● **Directions**: Exact copy, no pictures: output each line below as it stands.

● **Supplied material**:
= = = = = = =

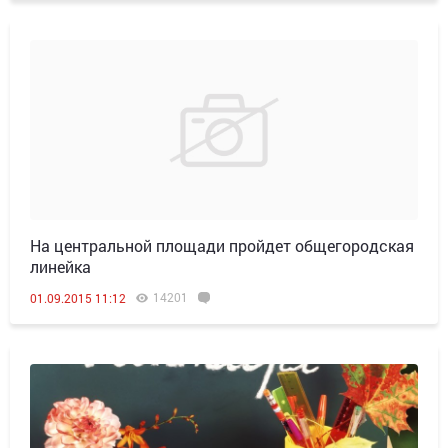
На центральной площади пройдет общегородская
линейка
14201
01.09.2015 11:12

= = = = = = =

● **Worked solution**:
На центральной площади пройдет общегородская
линейка
14201
01.09.2015 11:12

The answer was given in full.